Bank debt setback snatches deal from Coalition's grasp
Berlin’s reservations on ESM aid for the liabilities complicate a difficult situation, writes ARTHUR BEESLEYin Brussels
IRELAND’S CAMPAIGN for debt relief took a big hit four days ago when Germany, Finland and the Netherlands said in Helsinki that national bodies should remain liable for most bank losses.
The démarche has thrown into question the scope of a deal in June in which EU leaders pledged to sever the loop between bank and sovereign debt.
The manoeuvre by German finance minister Wolfgang Schäuble and his allies illustrates just how vulnerable our cash-strapped Coalition is to the whims of its euro zone partners.
Soothing words were uttered in Brussels and beyond to the effect that the decisions of the June summit still stand. But the Helsinki statement still serves to limit potential benefit to the State from any deal in which the ESM fund would take shares in Allied Irish Banks, the Bank of Ireland and Permanent TSB.
Far from suggesting that an appreciable improvement in Ireland’s debt dynamics is in the store, Europe’s paymasters are moving to circumscribe the use of the ESM. Difficult as the Government’s task already was, this magnifies the challenge.
“The view was that this is irresponsible, yet again an example of people signing up to something and walking away from it later,” said a well-informed European source.
Such remarks reflect the view that the June summit promised something quite different from what countries like Germany are now willing to yield, namely the possibility of the ESM assuming some “legacy” banking debts.
This is disputed by other European figures, who argue there has been no retreat at all by Berlin.

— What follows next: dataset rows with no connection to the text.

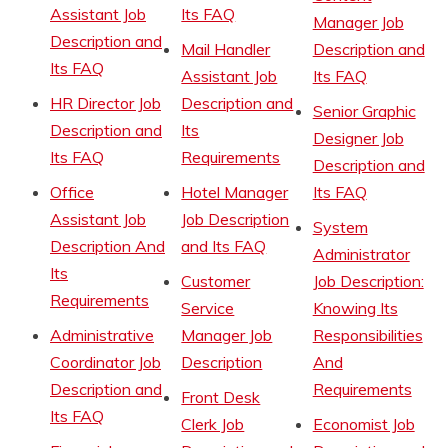
Assistant Job
Its FAQ
Manager Job
Description and
Mail Handler
Description and
Its FAQ
Assistant Job
Its FAQ
HR Director Job
Description and
Senior Graphic
Description and
Its
Designer Job
Its FAQ
Requirements
Description and
Office
Hotel Manager
Its FAQ
Assistant Job
Job Description
System
Description And
and Its FAQ
Administrator
Its
Customer
Job Description:
Requirements
Service
Knowing Its
Administrative
Manager Job
Responsibilities
Coordinator Job
Description
And
Description and
Requirements
Front Desk
Its FAQ
Clerk Job
Economist Job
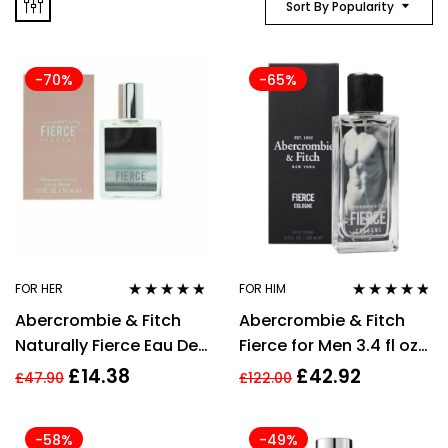
Sort By Popularity
-70%
-65%
FOR HER
FOR HIM
Rated
4.71
out
Rated
4.67
Abercrombie & Fitch
Abercrombie & Fitch
of 5
out of 5
Naturally Fierce Eau De
Fierce for Men 3.4 fl oz
Parfum 30ml Spray For
Eau de Cologne
£
14.38
£
42.92
£
47.90
£
122.00
Her
Vaporisateur
-58%
-49%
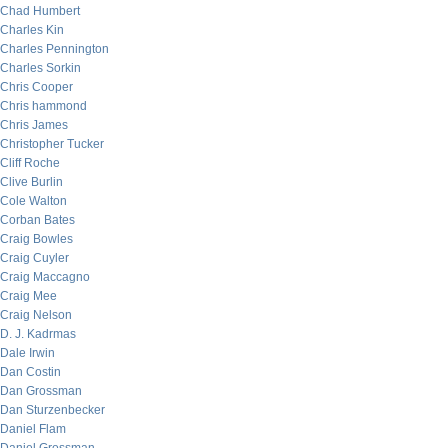
Chad Humbert
Charles Kin
Charles Pennington
Charles Sorkin
Chris Cooper
Chris hammond
Chris James
Christopher Tucker
Cliff Roche
Clive Burlin
Cole Walton
Corban Bates
Craig Bowles
Craig Cuyler
Craig Maccagno
Craig Mee
Craig Nelson
D. J. Kadrmas
Dale Irwin
Dan Costin
Dan Grossman
Dan Sturzenbecker
Daniel Flam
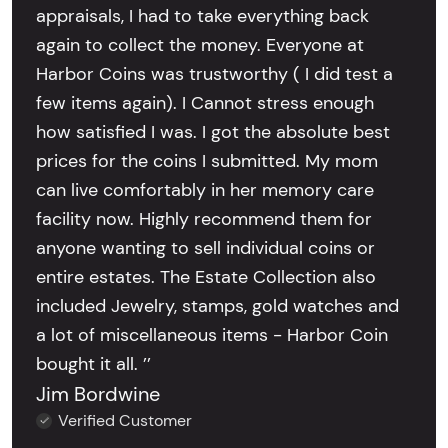
appraisals, I had to take everything back
again to collect the money. Everyone at
Harbor Coins was trustworthy ( I did test a
few items again). I Cannot stress enough
how satisfied I was. I got the absolute best
prices for the coins I submitted. My mom
can live comfortably in her memory care
facility now. Highly recommend them for
anyone wanting to sell individual coins or
entire estates. The Estate Collection also
included Jewelry, stamps, gold watches and
a lot of miscellaneous items - Harbor Coin
bought it all. ’’
Jim Bordwine
Verified Customer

Yet that is not how the statement was received in Dublin, no matter what Taoiseach Enda Kenny and Minister for Finance Michael Noonan say about the inviolability of the summit conclusions in June.
The Coalition’s difficulty is that the ESM capital infusions into the surviving banks are a core objective as it strives to regain the confidence of private investors. With the European Central Bank unhappy with Dublin’s proposals to recast the Anglo Irish Bank promissory note scheme, the supersized debt load remains as crippling as ever.
This is damaging for the Government, which is facing into another harsh budget at a politically fraught time.
Worse still is the fact that the EU-IMF-ECB bailout will expire late next year, meaning the drive to improve the sustainability of the national debt will soon become a race against the clock. While the Government’s notional borrowing costs have declined since June, the fear must be that any failure to follow through with a sizeable debt-relief package would have the opposite effect. The urgency attaching to the all-important bond yields helps explain the summer push for an agreement in October, a deadline which soon faded away.
In Germany, however, the case is made that the fuss is overdone. The argument goes that the refusal to have the ESM take on retrospective debts is entirely in keeping with the June deal. To those who say not, the insistent Berliners respond that they cannot be held responsible for the wishful thinking of others.
Contrast that with the view in Paris. Senior French sources say it was clear from the talks in June – if not set down precisely in the summit communique – that the ESM would bear at least some legacy debts. France remains hopeful for a deal on this front and appears willing to fight for it.
Ahead of crucial talks next month, this means Kenny and Noonan are not battling on their own. Support from Italy and Spain should be forthcoming, but a clash now looms. The Helsinki statement demonstrates Dutch and Finnish support for Germany within the triple A-rated club.
And with the German election approaching, the more limited will be Angela Merkel’s room for manoeuvre.
This is the state of play. A few weeks ago, the Government might well have hoped to have a deal within its grasp by now. If only.